In 1901, Frere revised and expanded Francis Procter's A History of the Book of Common Prayer (first published 1855). Known commonly as "Procter and Frere", the volume remained an standard history on the Book of Common Prayer for decades.[4] [5] [6]
Frere was consecrated bishop at Westminster Abbey on 1 November 1923, by Randall Davidson, Archbishop of Canterbury. He regarded membership of a religious order an obligation taking precedence over others, the bishop's palace became a branch house of the Community.[7]
Frere assisted the Indian Malankara Orthodox Church with the foundation of the Bethany religious order in 1919: however the dioceses forming this church were received into the Roman Catholic communion in 1930.

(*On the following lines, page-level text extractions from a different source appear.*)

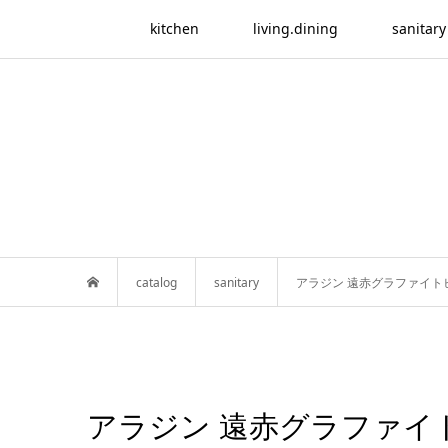
kitchen
living.dining
sanitary
catalog
sanitary
アラジン 遠赤グラファイト
アラジン 遠赤グラファイ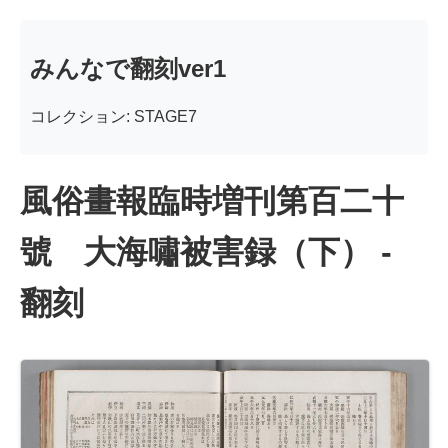
みんなで翻刻ver1
コレクション: STAGE7
風俗畫報臨時増刊第百二十
號 大海嘯被害録（下） -
翻刻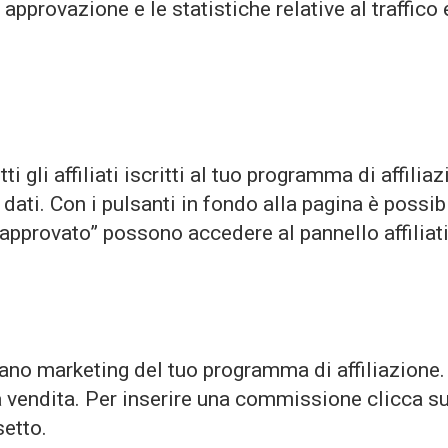
 approvazione e le statistiche relative al traffico
ti gli affiliati iscritti al tuo programma di affil
dati. Con i pulsanti in fondo alla pagina è possib
 “approvato” possono accedere al pannello affiliati
piano marketing del tuo programma di affiliazione
una vendita. Per inserire una commissione clicca 
setto.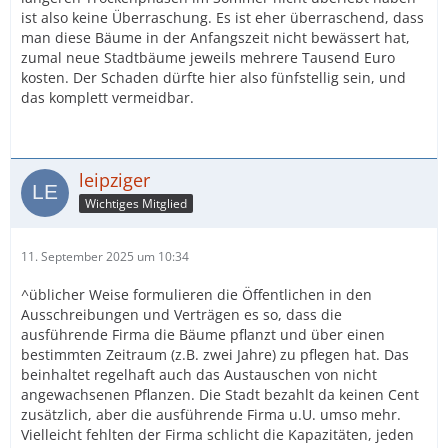
ist also keine Überraschung. Es ist eher überraschend, dass
man diese Bäume in der Anfangszeit nicht bewässert hat,
zumal neue Stadtbäume jeweils mehrere Tausend Euro
kosten. Der Schaden dürfte hier also fünfstellig sein, und
das komplett vermeidbar.
leipziger
Wichtiges Mitglied
11. September 2025 um 10:34
^üblicher Weise formulieren die Öffentlichen in den
Ausschreibungen und Verträgen es so, dass die
ausführende Firma die Bäume pflanzt und über einen
bestimmten Zeitraum (z.B. zwei Jahre) zu pflegen hat. Das
beinhaltet regelhaft auch das Austauschen von nicht
angewachsenen Pflanzen. Die Stadt bezahlt da keinen Cent
zusätzlich, aber die ausführende Firma u.U. umso mehr.
Vielleicht fehlten der Firma schlicht die Kapazitäten, jeden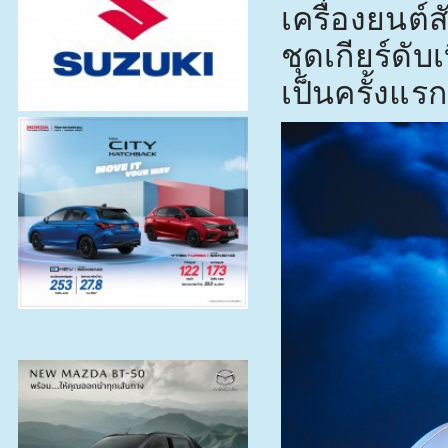
เครื่องยนต
ชุดเกียร์ดับ
เป็นครั้งแรก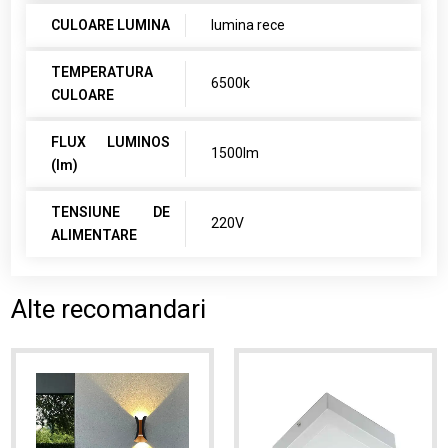
CULOARE LUMINA
lumina rece
TEMPERATURA
6500k
CULOARE
FLUX LUMINOS
1500lm
(lm)
TENSIUNE DE
220V
ALIMENTARE
Alte recomandari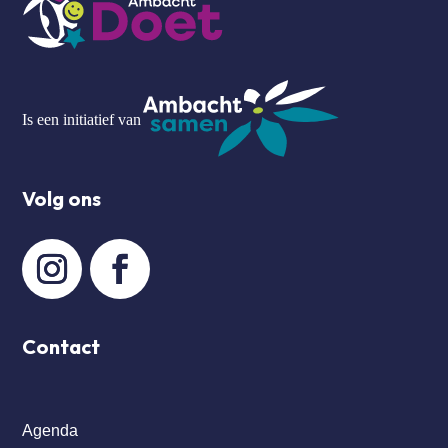
Is een initiatief van
Volg ons
Contact
Agenda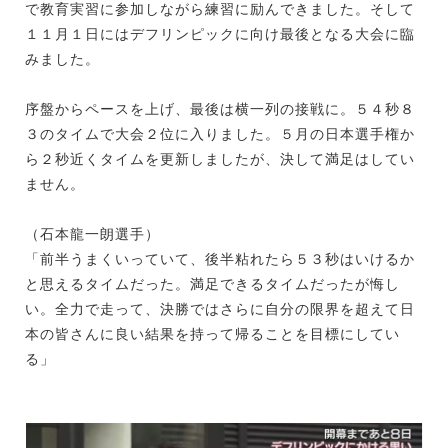
で教育実習に参加しながら練習に励んできました。そして
１１月１日にはデフリンピックに向け最後となる大会に臨
みました。
序盤からペースを上げ、最後は横一列の接戦に。５４秒８
３のタイムで大会２位に入りました。５月の日本選手権か
ら２秒近くタイムを更新しましたが、決して満足はしてい
ません。
（石本龍一朗選手）
「前半うまくいっていて、後半粘れたら５３秒はいけるか
と思えるタイムだった。満足できるタイムだったが悔し
い。全力で走って、決勝ではさらに自分の限界を超えて日
本の皆さんに良い結果を持って帰ることを目標にしてい
る」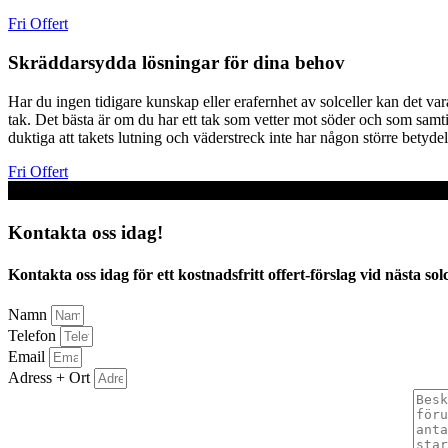
Fri Offert
Skräddarsydda lösningar för dina behov
Har du ingen tidigare kunskap eller erafernhet av solceller kan det vara 
tak. Det bästa är om du har ett tak som vetter mot söder och som samtidi
duktiga att takets lutning och väderstreck inte har någon större betydel
Fri Offert
Kontakta oss idag!
Kontakta oss idag för ett kostnadsfritt offert-förslag vid nästa sol
Namn
Telefon
Email
Adress + Ort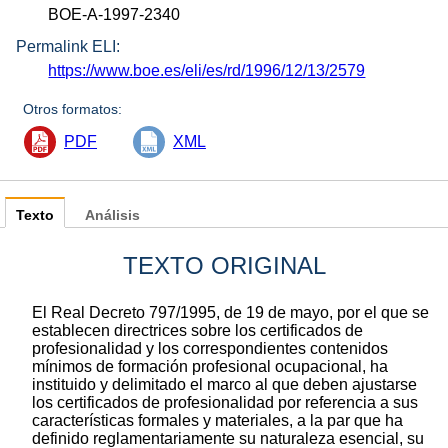
BOE-A-1997-2340
Permalink ELI:
https://www.boe.es/eli/es/rd/1996/12/13/2579
Otros formatos:
PDF
XML
Texto
Análisis
TEXTO ORIGINAL
El Real Decreto 797/1995, de 19 de mayo, por el que se
establecen directrices sobre los certificados de
profesionalidad y los correspondientes contenidos
mínimos de formación profesional ocupacional, ha
instituido y delimitado el marco al que deben ajustarse
los certificados de profesionalidad por referencia a sus
características formales y materiales, a la par que ha
definido reglamentariamente su naturaleza esencial, su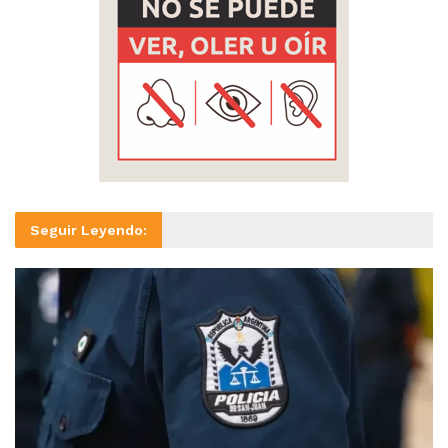
Seguir Leyendo:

He was a member of the Anglican delegation to the Malines Conversations in the 1920s, and active in various other ecumenical projects including relations with the Russian Orthodox Church. He was a noted liturgical historical scholar;[8] he was also a high churchman and a supporter of Catholic ideas. In his early writings and addresses he emphasised the importance of spiritual life, and explained some of the liturgical revision which was then in preparation.
He played a major part in the proposed revision of the Church of England Book of Common Prayer in 1928,[9] which was later rejected by Parliament, and was responsible for the service book for the Guild of the Servants of the Sanctuary. Some of the books which belonged to Walter Frere form part of the Mirfield Collection which is housed in the University of York Special Collections.[10] [11]
He died on 2 April 1938[12] and was buried at Mirfield.